# [Transcribed page contents]
◆ ◆ ◆ ◆ ◆ ◆ ◆
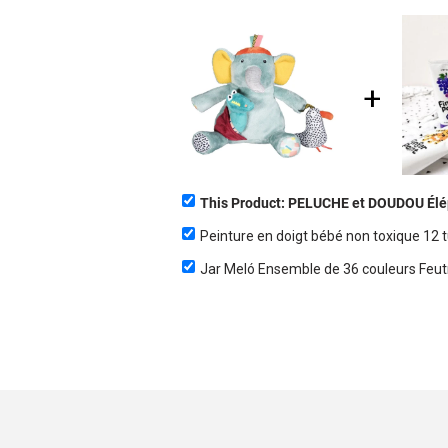
This Pr
Peinture en doigt bébé non toxique 12 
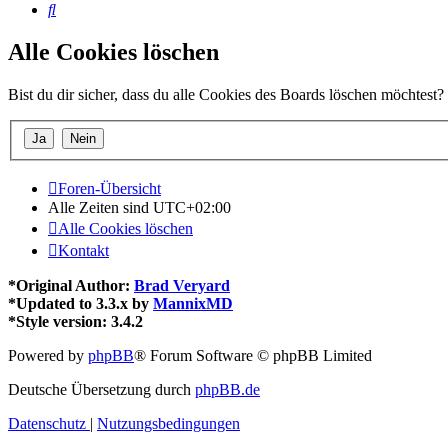
Suche
Alle Cookies löschen
Bist du dir sicher, dass du alle Cookies des Boards löschen möchtest?
Foren-Übersicht
Alle Zeiten sind
UTC+02:00
Alle Cookies löschen
Kontakt
*
Original Author:
Brad Veryard
*
Updated to 3.3.x by
MannixMD
*
Style version: 3.4.2
Powered by
phpBB
® Forum Software © phpBB Limited
Deutsche Übersetzung durch
phpBB.de
Datenschutz
|
Nutzungsbedingungen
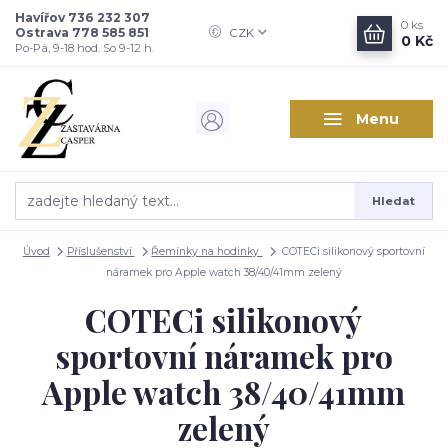
Havířov 736 232 307
0
ks
Ostrava 778 585 851
CZK
0 Kč
Po-Pá, 9-18 hod. So 9-12 h.
Menu
Hledat
Úvod
Příslušenství
Řemínky na hodinky
COTECi silikonový sportovní
náramek pro Apple watch 38/40/41mm zelený
COTECi silikonový
sportovní náramek pro
Apple watch 38/40/41mm
zelený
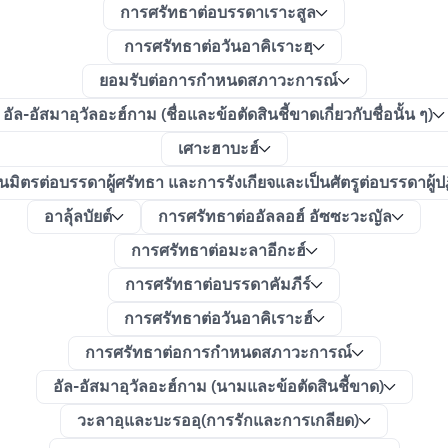
การศรัทธาต่อบรรดาเราะสูล
การศรัทธาต่อวันอาคิเราะฮฺ
ยอมรับต่อการกำหนดสภาวะการณ์
อัล-อัสมาอฺวัลอะฮ์กาม (ชื่อและข้อตัดสินชี้ขาดเกี่ยวกับชื่อนั้น ๆ)
เศาะฮาบะฮ์
นมิตรต่อบรรดาผู้ศรัทธา และการรังเกียจและเป็นศัตรูต่อบรรดาผู้ป
อาลุ้ลบัยต์
การศรัทธาต่ออัลลอฮ์ อัซซะวะญัล
การศรัทธาต่อมะลาอีกะฮ์
การศรัทธาต่อบรรดาคัมภีร์
การศรัทธาต่อวันอาคิเราะฮ์
การศรัทธาต่อการกำหนดสภาวะการณ์
อัล-อัสมาอฺวัลอะฮ์กาม (นามและข้อตัดสินชี้ขาด)
วะลาอฺและบะรออฺ(การรักและการเกลียด)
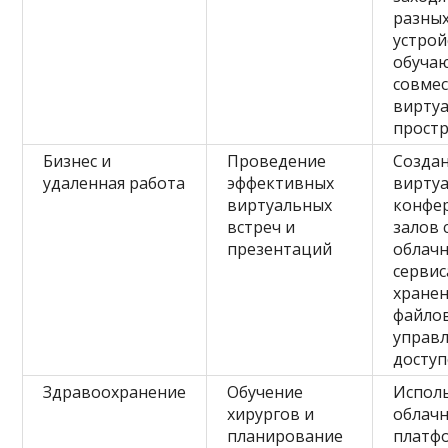
разны
устрой
обучаю
совме
вирту
прост
Бизнес и
Проведение
Созда
удаленная работа
эффективных
вирту
виртуальных
конфе
встреч и
залов 
презентаций
облач
сервис
хране
файло
управ
досту
Здравоохранение
Обучение
Испол
хирургов и
облач
планирование
платф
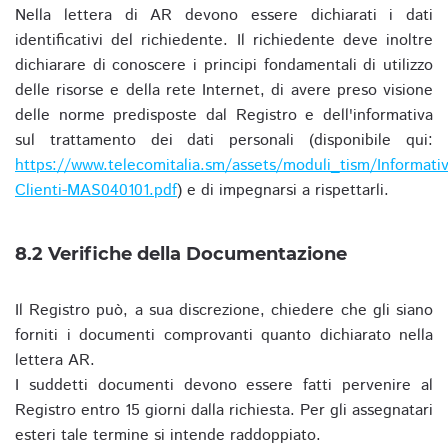
Nella lettera di AR devono essere dichiarati i dati
identificativi del richiedente. Il richiedente deve inoltre
dichiarare di conoscere i principi fondamentali di utilizzo
delle risorse e della rete Internet, di avere preso visione
delle norme predisposte dal Registro e dell'informativa
sul trattamento dei dati personali (disponibile qui:
https://www.telecomitalia.sm/assets/moduli_tism/Informativ
Clienti-MAS040101.pdf
) e di impegnarsi a rispettarli.
8.2 Verifiche della Documentazione
Il Registro può, a sua discrezione, chiedere che gli siano
forniti i documenti comprovanti quanto dichiarato nella
lettera AR.
I suddetti documenti devono essere fatti pervenire al
Registro entro 15 giorni dalla richiesta. Per gli assegnatari
esteri tale termine si intende raddoppiato.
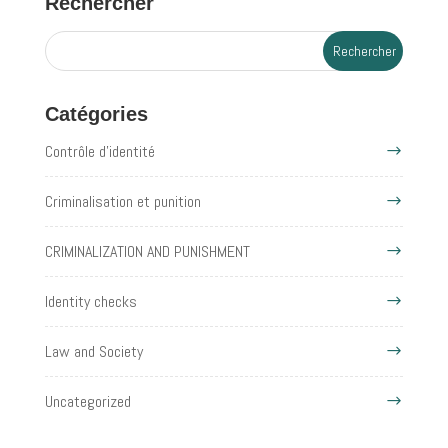
Rechercher
Catégories
Contrôle d'identité
Criminalisation et punition
CRIMINALIZATION AND PUNISHMENT
Identity checks
Law and Society
Uncategorized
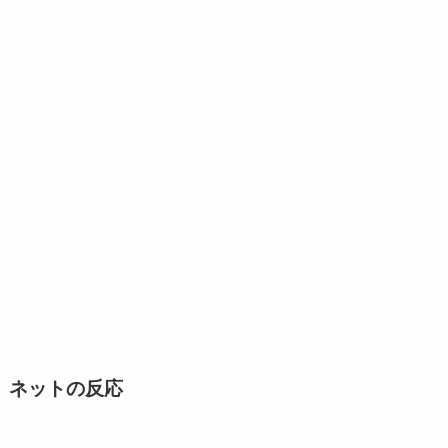
ネットの反応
◆ ◆ ◆ ◆ ◆ ◆ ◆
All lines from the one that contains "8.2 Verifiche della Documentazione" through the last line of the data should be retyped exactly, with the pictures left out.

8.2 Verifiche della Documentazione
Il Registro può, a sua discrezione, chiedere che gli siano
forniti i documenti comprovanti quanto dichiarato nella
lettera AR.
I suddetti documenti devono essere fatti pervenire al
Registro entro 15 giorni dalla richiesta. Per gli assegnatari
esteri tale termine si intende raddoppiato.
Rechercher
Catégories
Contrôle d'identité
Criminalisation et punition
CRIMINALIZATION AND PUNISHMENT
Identity checks
Law and Society
Uncategorized
ネットの反応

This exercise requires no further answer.